Julie Chen1, Xiao Yu2, Ming-Huei Chang3, Y. J. Yang3 and Sen Jan3, (1)National Cheng Kung University, Department of Hydraulic and Ocean Engineering, Tainan, Taiwan, (2)University of Florida, Department of Civil and Coastal Engineering, Ft Walton Beach, FL, United States, (3)National Taiwan University, Institute of Oceanography, Taipei, Taiwan
Abstract:
Shear instability is considered to be one of the most important turbulence generation mechanisms in the ocean, in which flow instabilities develop in stratified shear flows and dominate the flow dynamics and mixing. Observations near Green Island, southeast of Taiwan, show that Kelvin-Helmholtz billows are characterized by cold water rolled up with a vertical scale of around fifty meters due to the vertical circulating flows. The observed billows presumably owing to the interaction between the Kuroshio flow and a system of seamount varies between 50-100 m in vertical scale and within O(100 m) in horizontal scale. Computational Fluid Dynamics (CFD) model OpenFOAM with Large Eddy Simulation (LES) closure was applied to investigate the dominant mechanism controlling the scale of billows in stratified shear flow at high Reynolds Number. The Ozmidov length scale defined as the square root of the ratio between the dissipation and the third power of the buoyancy frequency describes the turbulent modulation by stratification, and separates the buoyancy subrange from the inertial subrange. The Ozmidov length scale estimated by the measurement data is around 10 m. With vertical grid resolution smaller than the Ozmidov length scale, the effect of turbulence on flow dynamics dominated by 3D shear instabilities can be explored. The simulation results show the growth of the shear instability behind the seamount and the downstream thickening of the shear layer. The patterns of simulated turbulent dissipation rate are in good agreement with the patterns of observed high echo intensity.
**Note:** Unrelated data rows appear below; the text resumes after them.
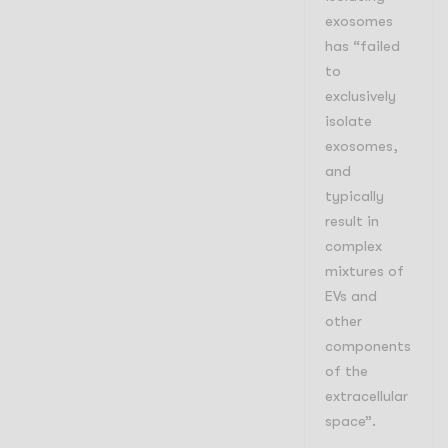
exosomes
has “failed
to
exclusively
isolate
exosomes,
and
typically
result in
complex
mixtures of
EVs and
other
components
of the
extracellular
space
”.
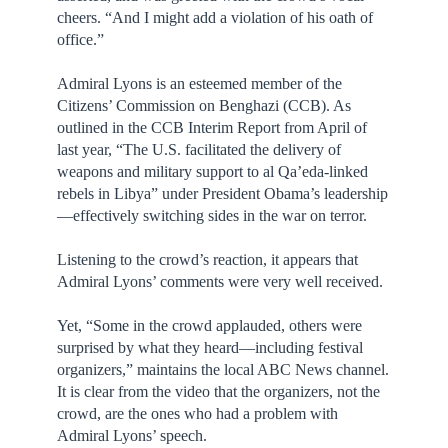
cheers. “And I might add a violation of his oath of
office.”
Admiral Lyons is an esteemed member of the
Citizens’ Commission on Benghazi (CCB). As
outlined in the CCB Interim Report from April of
last year, “The U.S. facilitated the delivery of
weapons and military support to al Qa’eda-linked
rebels in Libya” under President Obama’s leadership
—effectively switching sides in the war on terror.
Listening to the crowd’s reaction, it appears that
Admiral Lyons’ comments were very well received.
Yet, “Some in the crowd applauded, others were
surprised by what they heard—including festival
organizers,” maintains the local ABC News channel.
It is clear from the video that the organizers, not the
crowd, are the ones who had a problem with
Admiral Lyons’ speech.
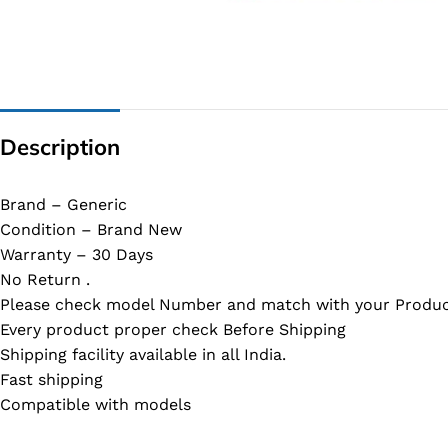
G IC & CX IC
AO IC
OZ IC
HM & VGA CHIP
Description
BIOS
UP IC
Brand – Generic
Condition – Brand New
Warranty – 30 Days
No Return .
Please check model Number and match with your Produc
Every product proper check Before Shipping
Shipping facility available in all India.
Fast shipping
Compatible with models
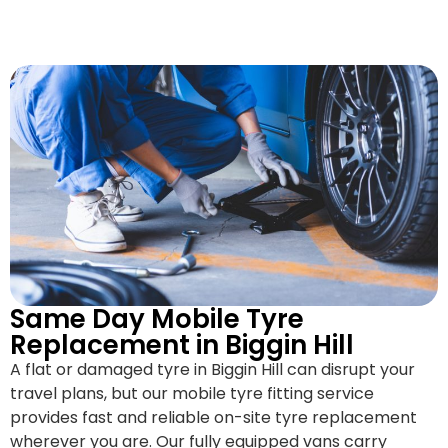
Same Day Mobile Tyre
Replacement in Biggin Hill
A flat or damaged tyre in Biggin Hill can disrupt your
travel plans, but our mobile tyre fitting service
provides fast and reliable on-site tyre replacement
wherever you are. Our fully equipped vans carry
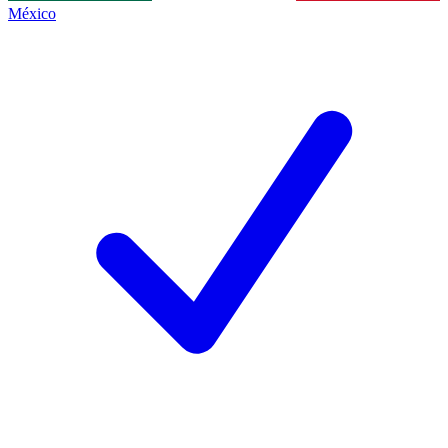
México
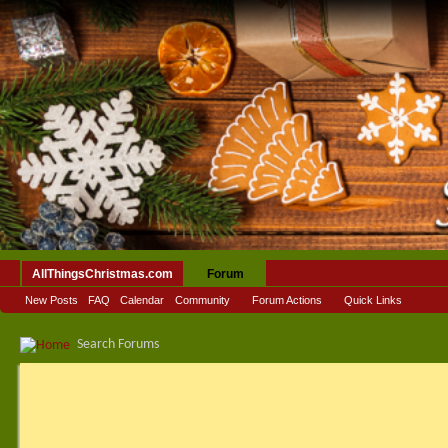
AllThingsChristmas.com
Forum
New Posts
FAQ
Calendar
Community
Forum Actions
Quick Links
Search Forums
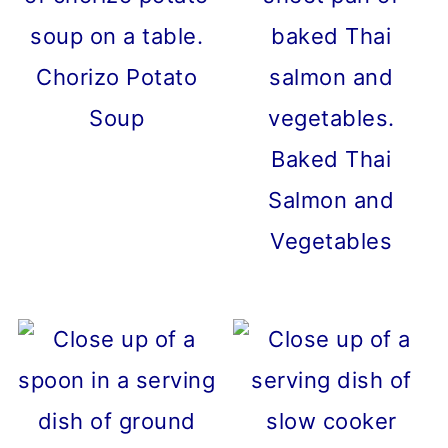
Chorizo Potato
Soup
Baked Thai
Salmon and
Vegetables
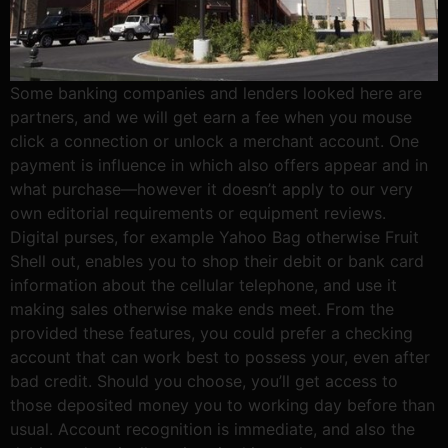
Some banking companies and lenders looked here are
partners, and we will get earn a fee when you mouse
click a connection or unlock a merchant account. One
payment is influence in which also offers appear and in
what purchase—however it doesn’t apply to our very
own editorial requirements or equipment reviews.
Digital purses, for example Yahoo Bag otherwise Fruit
Shell out, enables you to shop their debit or bank card
information about the cellular telephone, and use it
making sales otherwise make ends meet. From the
provided these features, you could prefer a checking
account that can work best to possess your, even after
bad credit. Should you choose, you’ll get access to
those deposited money you to working day before than
usual. Account recognition is immediate, and also the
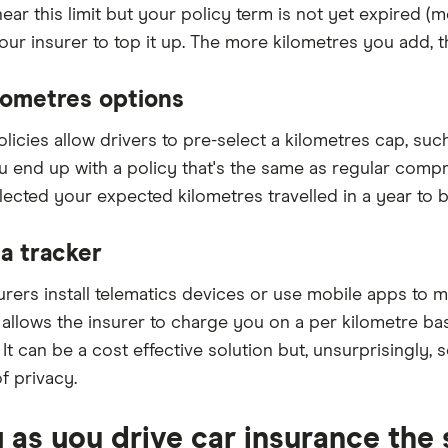
near this limit but your policy term is not yet expired (
our insurer to top it up. The more kilometres you add, t
lometres options
olicies allow drivers to pre-select a kilometres cap, su
u end up with a policy that's the same as regular com
lected your expected kilometres travelled in a year to b
a tracker
rers install telematics devices or use mobile apps to mo
s allows the insurer to charge you on a per kilometre b
. It can be a cost effective solution but, unsurprisingly, 
f privacy.
y as you drive car insurance th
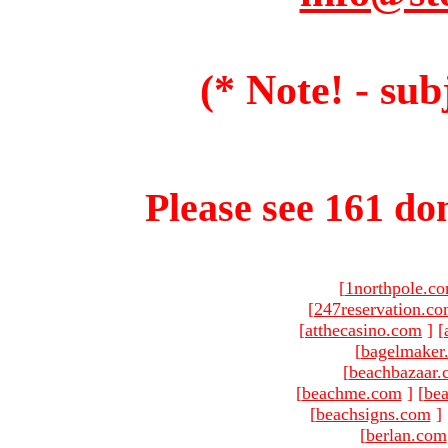
(* Note! - sub
Please see 161 dom
[
1northpole.c
[
247reservation.c
[
atthecasino.com
]
[
[
bagelmaker
[
beachbazaar.
[
beachme.com
]
[
bea
[
beachsigns.com
]
[
berlan.com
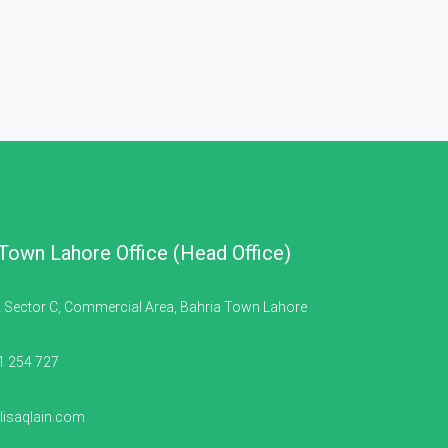
 Town Lahore Office (Head Office)
 Sector C, Commercial Area, Bahria Town Lahore
1 254 727
isaqlain.com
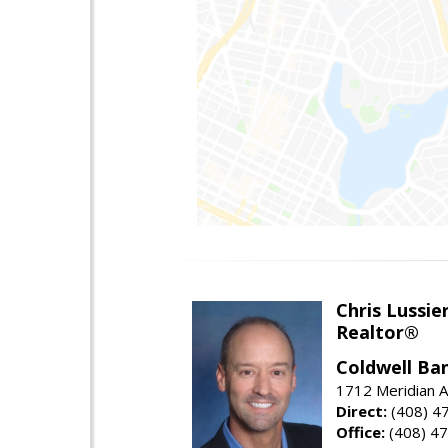
Chris Lussie
Realtor®
Coldwell Ban
1712 Meridian A
Direct:
(408) 4
Office:
(408) 4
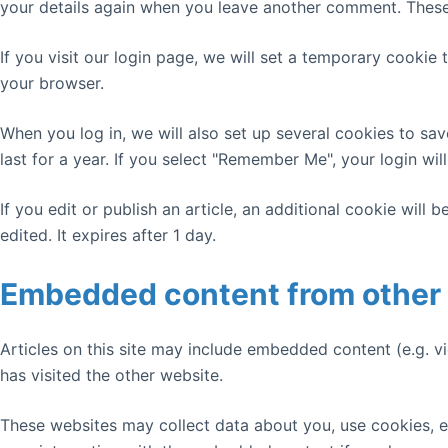
your details again when you leave another comment. These c
If you visit our login page, we will set a temporary cooki
your browser.
When you log in, we will also set up several cookies to sa
last for a year. If you select "Remember Me", your login wil
If you edit or publish an article, an additional cookie will
edited. It expires after 1 day.
Embedded content from other
Articles on this site may include embedded content (e.g. v
has visited the other website.
These websites may collect data about you, use cookies, e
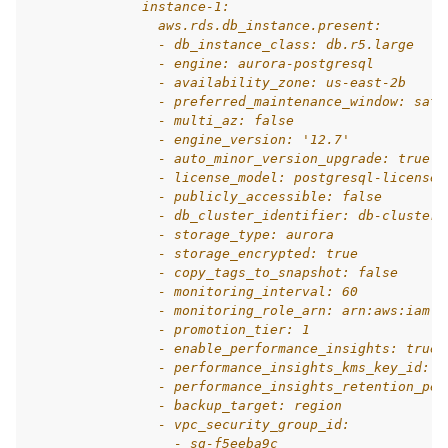
              instance-1:
                aws.rds.db_instance.present:
                - db_instance_class: db.r5.large
                - engine: aurora-postgresql
                - availability_zone: us-east-2b
                - preferred_maintenance_window: sat:
                - multi_az: false
                - engine_version: '12.7'
                - auto_minor_version_upgrade: true
                - license_model: postgresql-license
                - publicly_accessible: false
                - db_cluster_identifier: db-cluster-
                - storage_type: aurora
                - storage_encrypted: true
                - copy_tags_to_snapshot: false
                - monitoring_interval: 60
                - monitoring_role_arn: arn:aws:iam::
                - promotion_tier: 1
                - enable_performance_insights: true
                - performance_insights_kms_key_id: a
                - performance_insights_retention_per
                - backup_target: region
                - vpc_security_group_id:
                  - sg-f5eeba9c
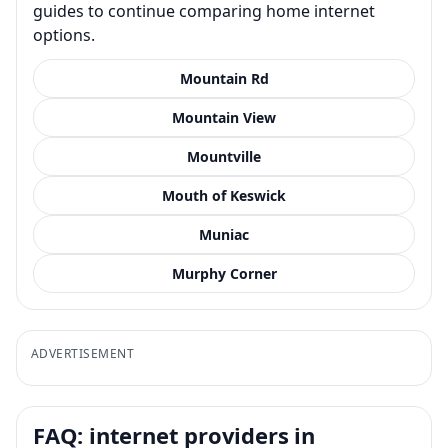
guides to continue comparing home internet
options.
Mountain Rd
Mountain View
Mountville
Mouth of Keswick
Muniac
Murphy Corner
ADVERTISEMENT
FAQ: internet providers in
The vertical scale of billows increases with current velocities but the horizontal scale of billows decreases with velocities. In addition, the horizontal scale of billows also decreases with the steepness of seamount geometry. Numerical experiments with different current velocities and slopes indicate the criterion of Richardson number and Froude number for the occurrence of instabilities.